Nonprofit organizations focused on disease research are transforming their traditional roles, and emerging as key players in accelerating the development of better treatments and cures, according to a recent report by the Harvard Stem Cell Institute (HSCI) and the Multiple Myeloma Research Foundation (MMRF).  The Harvard Business School convened a roundtable panel in 2011 that addressed the obstacles facing drug development today.  JDRF was one of a handful of nonprofits—which also included the Michael J. Fox Foundation for Parkinson’s Research, the Cure Alzheimer’s Fund, and the Bill & Melinda Gates Foundation—who participated in the panel, and discussed how they are stepping in to bridge gaps between laboratory research and the commercialization of new products and treatments. 

Despite many scientific advances, targeted treatments and cures for many complex diseases remain elusive.  Therefore, drug development in areas like type 1 diabetes (T1D), Parkinson’s disease, or Alzheimer’s disease remains a challenge.  In addition, regulatory hurdles can make the approval process for new drugs difficult, and more companies and venture capitalists are reluctant to invest in early stage research given the current economic environment.  These are a few of the factors that are contributing to the changing landscape of drug development, which formed the basis of the roundtable conversations at Harvard.

The discussions from the panel were documented in HSCI and MMRF’s recently released white paper, “The Advancing Role of Non-Profit Organizations in Drug Development.”  The paper outlines case studies, best practices, and the most effective new models that nonprofit organizations are using to accelerate research and development efforts leading to better treatments and cures for diseases.  Like many other diseases, T1D is complex and remains a huge, unmet medical need.  As the leading charitable organization focused on T1D research, JDRF continually looks at what has to happen to bring therapies to people faster, identify critical gaps and try to find innovative opportunities so that promising early stage research can progress to potential therapies.   

To bridge these gaps, nonprofits like JDRF are assuming the role of a “trusted third party” and facilitating collaborations with industry and others to influence research strategy.  In this unique role, nonprofits are not only providing financial support, but additional expertise on research plans and even regulatory guidance.  Furthermore, strategic partnerships between nonprofits and industry help reduce the risk of early-stage research that is often considered “high risk” since the science is not yet proven or the return on investment uncertain.  As a result, more companies are seeing a benefit to entering previously empty arenas, further helping to advance research toward better treatments and cures for diseases like T1D.  JDRF’s industry partnerships program, developed in 2006, is an integral part of the organization’s overall strategy to accelerate better treatments and cures, supporting critical research that otherwise would not have advanced without JDRF’s involvement. 

Of note, JDRF’s chief scientific officer, Dr.

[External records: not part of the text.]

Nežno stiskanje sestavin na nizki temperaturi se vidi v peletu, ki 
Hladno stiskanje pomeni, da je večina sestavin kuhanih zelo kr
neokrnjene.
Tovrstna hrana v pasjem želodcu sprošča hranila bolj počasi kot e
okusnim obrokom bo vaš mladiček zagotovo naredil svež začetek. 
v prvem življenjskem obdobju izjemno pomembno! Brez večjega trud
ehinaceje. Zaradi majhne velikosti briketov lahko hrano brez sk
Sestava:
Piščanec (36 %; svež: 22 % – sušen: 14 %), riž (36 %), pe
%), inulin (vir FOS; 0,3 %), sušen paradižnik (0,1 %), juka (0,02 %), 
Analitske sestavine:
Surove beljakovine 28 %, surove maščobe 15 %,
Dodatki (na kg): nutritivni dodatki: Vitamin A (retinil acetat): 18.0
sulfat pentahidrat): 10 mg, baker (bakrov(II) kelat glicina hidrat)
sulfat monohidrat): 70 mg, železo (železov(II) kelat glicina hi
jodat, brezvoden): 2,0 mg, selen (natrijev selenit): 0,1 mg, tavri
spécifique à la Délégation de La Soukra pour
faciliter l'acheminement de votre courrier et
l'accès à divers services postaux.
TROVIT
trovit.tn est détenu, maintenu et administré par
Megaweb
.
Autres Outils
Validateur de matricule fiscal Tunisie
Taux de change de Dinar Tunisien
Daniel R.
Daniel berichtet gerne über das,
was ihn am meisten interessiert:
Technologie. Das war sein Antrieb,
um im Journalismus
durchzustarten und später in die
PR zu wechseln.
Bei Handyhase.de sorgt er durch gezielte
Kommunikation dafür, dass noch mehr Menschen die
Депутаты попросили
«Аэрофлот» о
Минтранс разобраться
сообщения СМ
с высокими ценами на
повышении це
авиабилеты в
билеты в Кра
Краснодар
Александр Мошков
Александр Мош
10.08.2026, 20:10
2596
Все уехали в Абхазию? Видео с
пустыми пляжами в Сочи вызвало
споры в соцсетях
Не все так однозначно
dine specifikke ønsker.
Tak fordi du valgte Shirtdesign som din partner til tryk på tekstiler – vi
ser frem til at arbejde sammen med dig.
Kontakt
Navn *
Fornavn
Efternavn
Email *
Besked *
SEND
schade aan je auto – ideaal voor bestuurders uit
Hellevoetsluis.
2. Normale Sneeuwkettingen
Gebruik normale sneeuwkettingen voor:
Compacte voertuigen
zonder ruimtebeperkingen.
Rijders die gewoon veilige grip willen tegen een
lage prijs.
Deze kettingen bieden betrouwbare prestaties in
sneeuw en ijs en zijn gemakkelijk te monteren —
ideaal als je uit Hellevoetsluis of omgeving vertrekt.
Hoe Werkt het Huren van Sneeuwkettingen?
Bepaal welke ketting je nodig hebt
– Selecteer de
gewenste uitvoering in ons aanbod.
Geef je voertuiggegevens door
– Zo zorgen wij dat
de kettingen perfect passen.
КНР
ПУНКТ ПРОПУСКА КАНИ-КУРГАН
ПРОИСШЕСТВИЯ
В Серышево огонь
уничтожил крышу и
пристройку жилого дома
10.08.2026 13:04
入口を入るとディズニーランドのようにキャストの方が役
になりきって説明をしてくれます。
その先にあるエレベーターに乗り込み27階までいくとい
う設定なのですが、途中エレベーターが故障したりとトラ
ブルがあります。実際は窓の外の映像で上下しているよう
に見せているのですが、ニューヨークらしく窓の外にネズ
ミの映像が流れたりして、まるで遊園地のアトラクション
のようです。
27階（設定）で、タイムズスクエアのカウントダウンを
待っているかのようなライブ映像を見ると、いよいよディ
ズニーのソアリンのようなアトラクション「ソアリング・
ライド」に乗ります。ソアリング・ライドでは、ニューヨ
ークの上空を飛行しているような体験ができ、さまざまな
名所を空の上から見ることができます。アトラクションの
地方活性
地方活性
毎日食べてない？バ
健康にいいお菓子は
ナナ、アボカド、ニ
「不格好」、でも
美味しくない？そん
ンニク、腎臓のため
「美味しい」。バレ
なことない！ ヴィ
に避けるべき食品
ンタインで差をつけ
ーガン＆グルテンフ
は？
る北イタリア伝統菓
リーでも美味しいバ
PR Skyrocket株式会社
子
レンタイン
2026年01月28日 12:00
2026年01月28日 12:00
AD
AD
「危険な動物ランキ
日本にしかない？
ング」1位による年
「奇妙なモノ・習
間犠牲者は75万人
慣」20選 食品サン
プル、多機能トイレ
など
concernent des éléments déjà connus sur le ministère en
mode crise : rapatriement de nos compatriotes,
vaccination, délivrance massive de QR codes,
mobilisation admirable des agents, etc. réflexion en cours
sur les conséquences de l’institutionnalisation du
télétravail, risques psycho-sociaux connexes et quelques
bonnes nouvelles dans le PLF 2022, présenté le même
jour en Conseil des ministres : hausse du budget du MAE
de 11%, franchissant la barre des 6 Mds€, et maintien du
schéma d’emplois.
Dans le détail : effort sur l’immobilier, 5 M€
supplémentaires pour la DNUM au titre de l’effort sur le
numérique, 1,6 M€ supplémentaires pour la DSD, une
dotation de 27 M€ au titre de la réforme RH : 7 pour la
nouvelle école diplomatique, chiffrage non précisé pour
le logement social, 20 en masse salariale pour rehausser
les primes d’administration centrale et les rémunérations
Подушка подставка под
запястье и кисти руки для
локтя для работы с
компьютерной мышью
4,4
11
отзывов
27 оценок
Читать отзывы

Richard Insel, highlighted JDRF’s collaboration with the Genomics Institute of the Novartis Research Foundations (GNF) as an example of innovative deal structures that nonprofits are creating to allow them to partner more meaningfully with innovators throughout the drug development pipeline.  The GNF collaboration is part of JDRF’s industry partnerships program. 

Dr. Insel pointed out that through funding basic academic research, JDRF had proven that it was possible to generate new pancreatic beta cells.  But like the other nonprofits at the roundtable, JDRF discovered a gap between the research being performed at academic institutions and the products being developed for commercial use.  By partnering with GNF, Novartis and GNF would undertake the responsibility for commercializing and developing beta cell regeneration products while JDRF would provide access to its significant academic networks and experience in the T1D space.  Should GNF succeed in commercializing a product based on this research, JDRF would be entitled to a modest return on its investments.

JDRF’s partnership with GNF is just one example of how nonprofits are forming strategic alliances with industry to develop better treatments and cures, and accelerate the delivery of these advances to the marketplace.